Todos estes ingredientes convocam a comédia física, a câmara de Woo-ping, com os seus nervosos zooms e tilts, salienta as estaladas e acrobacias, os efeitos sonoros exagerados das pancadas; e há ainda os dentes postiços das personagens xoninhas, os sinais cabeludos, um cabeça de martelo, as ininterruptas cenas de luta e desafio. Em todo este cenário de “brincadeira” o que está em causa é um rito de crescimento da personagem de Jackie Chan. A eloquência das suas palavras é nula, ninguém o leva a sério, toda a gente o trata como uma criança. E é só quando, numa das ocasiões de humilhação lhe queimam as calças, que Chan passa a deixar de ser obrigado a tornar-se adulto para o querer fazer de livre vontade. Este tornar-se adulto pressupõe uma conversão das palavras em linguagem corporal. Não é por acaso que as cenas em que este está a ser treinado por Beggar So, as máquinas de treino mais parecem máquinas medievais de tortura. Na luta com o corpo, treina-se a precisão, o controlo, a perfeição. Como diz aquela personagem de um dos romances de James Baldwin ao aperceber-se que tem um corpo, “viverás com isso para sempre, e isso vai soletrar a linguagem da tua vida.”

Basta ver aquele segmento muito simples em que o jovem herói interpreta – dança – cada uma das posições de kung fu dos oito imortais bêbados para mudar a percepção que temos de um actor como Jackie Chan. A partir daqui toda a comédia (mesmo a mais desbragada que virá depois nos Estados-Unidos) se torna coisa séria. Uma performance de linguagem corporal, de conhecimento feito na tal “luta”, de um corpo eloquente ao nível dos melhores poetas e mestres da literatura. E essa “descolonização da palavra pelo corpo”, questão tão premente no cinema – e que vai do slapstick ao corpo a corpo com o teatro, a música, a literatura das obras de Jean-Marie Straub e Danièle Huillet, por exemplo – tem em Zui quan essa demonstração evidente. É quando os grandes lutadores devêm figuras grotescas, cambaleantes e bêbadas, o tal drunk kung fu, que se tornam mais letais. Mais letais e eficazes porque mais difíceis de catalogar e prever.

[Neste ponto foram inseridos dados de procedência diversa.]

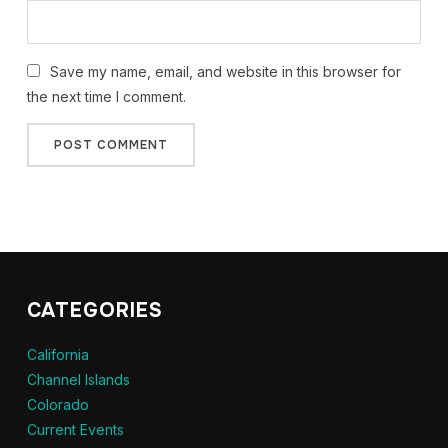
Save my name, email, and website in this browser for
the next time I comment.
CATEGORIES
California
Channel Islands
Colorado
Current Events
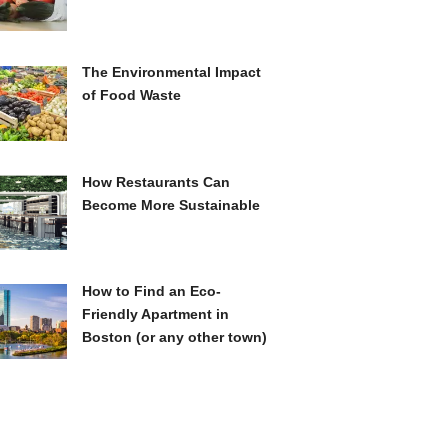
The Environmental Impact
of Food Waste
How Restaurants Can
Become More Sustainable
How to Find an Eco-
Friendly Apartment in
Boston (or any other town)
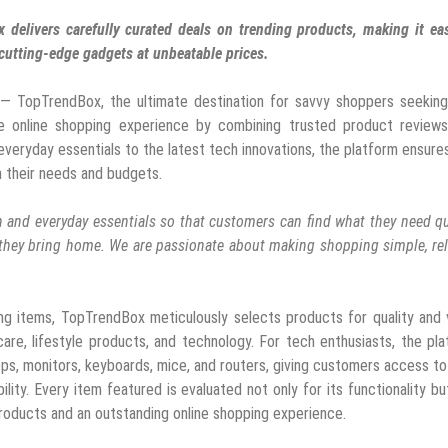
 delivers carefully curated deals on trending products, making it ea
cutting-edge gadgets at unbeatable prices.
— TopTrendBox, the ultimate destination for savvy shoppers seeking
the online shopping experience by combining trusted product reviews
everyday essentials to the latest tech innovations, the platform ensure
 their needs and budgets.
 and everyday essentials so that customers can find what they need qu
s they bring home. We are passionate about making shopping simple, rel
ng items, TopTrendBox meticulously selects products for quality and 
are, lifestyle products, and technology. For tech enthusiasts, the pl
ops, monitors, keyboards, mice, and routers, giving customers access to
ty. Every item featured is evaluated not only for its functionality bu
 products and an outstanding online shopping experience.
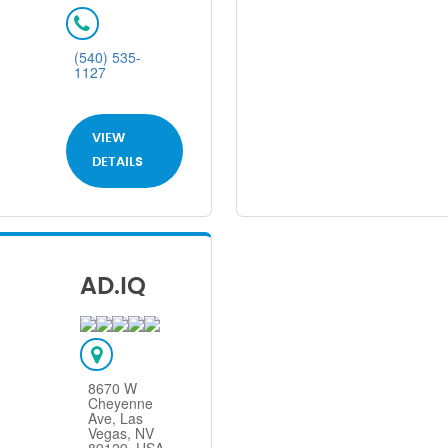
(540) 535-
1127
VIEW
DETAILS
AD.IQ
8670 W
Cheyenne
Ave, Las
Vegas, NV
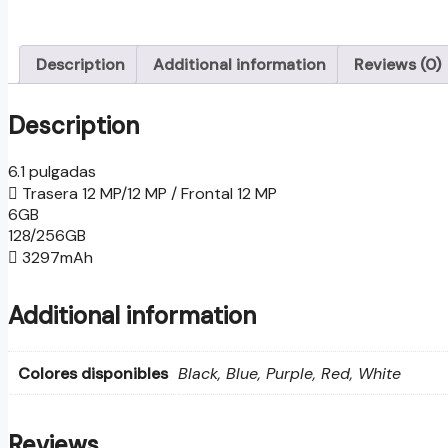
Description
Additional information
Reviews (0)
Description
6.1 pulgadas
Trasera 12 MP/12 MP / Frontal 12 MP
6GB
128/256GB
3297mAh
Additional information
Colores disponibles
Black, Blue, Purple, Red, White
Reviews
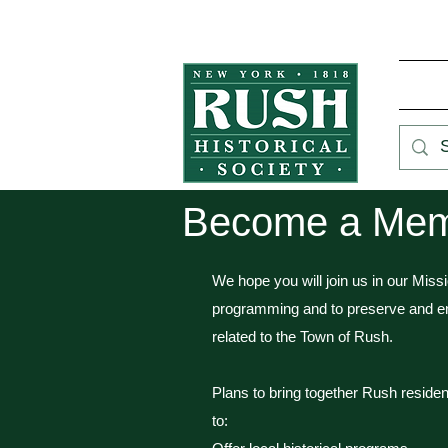
Become a Memb
We hope you will join us in our Miss
programming and to preserve and en
related to the Town of Rush.
Plans to bring together Rush residen
to:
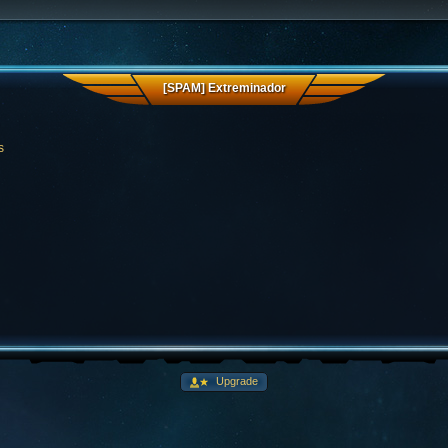
[SPAM] Extreminador
s
Upgrade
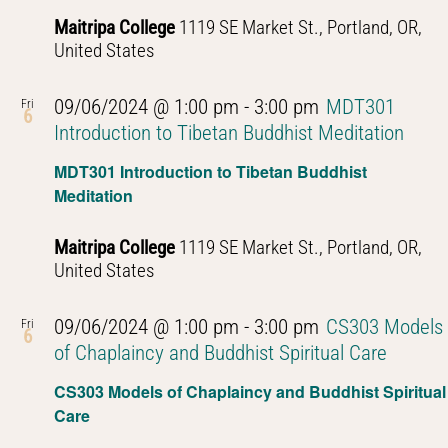
Maitripa College
1119 SE Market St., Portland, OR,
United States
09/06/2024 @ 1:00 pm
-
3:00 pm
MDT301
Fri
6
Introduction to Tibetan Buddhist Meditation
MDT301 Introduction to Tibetan Buddhist
Meditation
Maitripa College
1119 SE Market St., Portland, OR,
United States
09/06/2024 @ 1:00 pm
-
3:00 pm
CS303 Models
Fri
6
of Chaplaincy and Buddhist Spiritual Care
CS303 Models of Chaplaincy and Buddhist Spiritual
Care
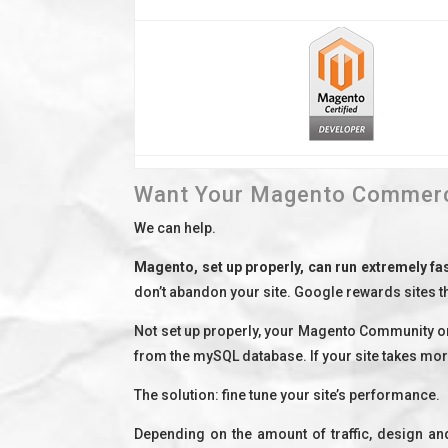
Want Your Magento Commerce
We can help.
Magento, set up properly, can run extremely fa
don’t abandon your site. Google rewards sites th
Not set up properly, your Magento Community or
from the mySQL database. If your site takes mor
The solution: fine tune your site’s performance.
Depending on the amount of traffic, design an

Pegar nos heróis de Stallone ou nos de Chan e procurar um significado oculto além desta mensagem do ferro e do músculo é sempre possível. Quiça, talvez um aprés coup frágil, recolonizado. Para voltar à dupla dos criadores de Moses und Aron (Moisés e Aarão, 1975), Straub dizia que não devíamos fazer filmes com uma dada significação em mente, sob pena de se fazerem apenas porcarias, sob pena do seu “significado” “confortar as pessoas nos seus clichés”. É, no fundo, o mesmo problema de Moises, nesse referido filme de 75 que adapta a opera incompleta de Arnold Schönberg, mas aqui trazido para a criação artística. Moises pede a ajuda de Abraccccão pois falta-lhe o poder da palavra, da oratória, para significar uma “salvação”, para conduzir o povo de Israel para lá do jugo egípcio. Os milagres serão o truque da visibilidade e do “corpo” mas que dão lugar às falsas imagens e adorações, mal a ausência do visível se instala.



O trabalho de Straub e Huillet, mais do que veicular uma certa “visibilidade” da música da partitura de Schönberg, foi a de fazer circular as suas palavras num novo corpo. Um corpo cinemático, feito de décors desérticos (no fundo, novas arenas de luta), de cortes entre notas, de movimentos de câmara que não impedissem o fluir da imaginação. Um corpo ainda feito de corpos declamantes, em coro, dançantes. Um corpo cinemático em que, como escreveu o programador António Rodrigues, a propósito do cinema da dupla franco-alemã: “cada plano é pleno”.

No fundo, a história da nossa imaginação é a história da precisão e do controlo dos corpos. O cinema mostrou-nos isso e é esse domínio absoluto o que une Stallone, Chan, os Straub e tantos outros. Só que, no caso do primeiro, não era um corpo trabalhado à exaustão, muito menos um corpo evocador. Era apenas um corpo que tentava dominar uma raiva descontrolada, um corpo que falhava e falhava e voltava a dobrar e parecia que desmoronava, mas depois renascia e reconstruía. E é por isso que os heróis, sobretudo os da nossa juventude, só podem ser de ferro.